*Exercise brief*: Here is a block of records. Copy every line in it that includes "marque".

[Records from a dataset]
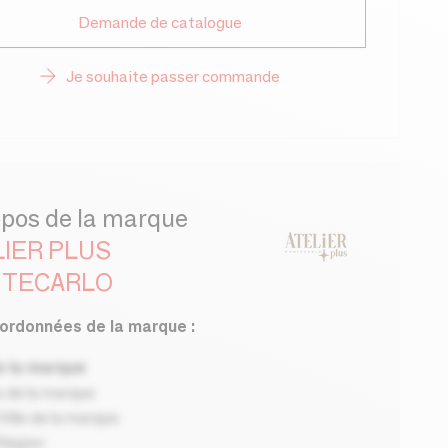
Demande de catalogue
Je souhaite passer commande
opos de la marque
LIER PLUS
TECARLO
ordonnées de la marque :
 la marque
 de la marque
ille de la marque
Région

*Answer space*:
opos de la marque
ordonnées de la marque :
 la marque
 de la marque
ille de la marque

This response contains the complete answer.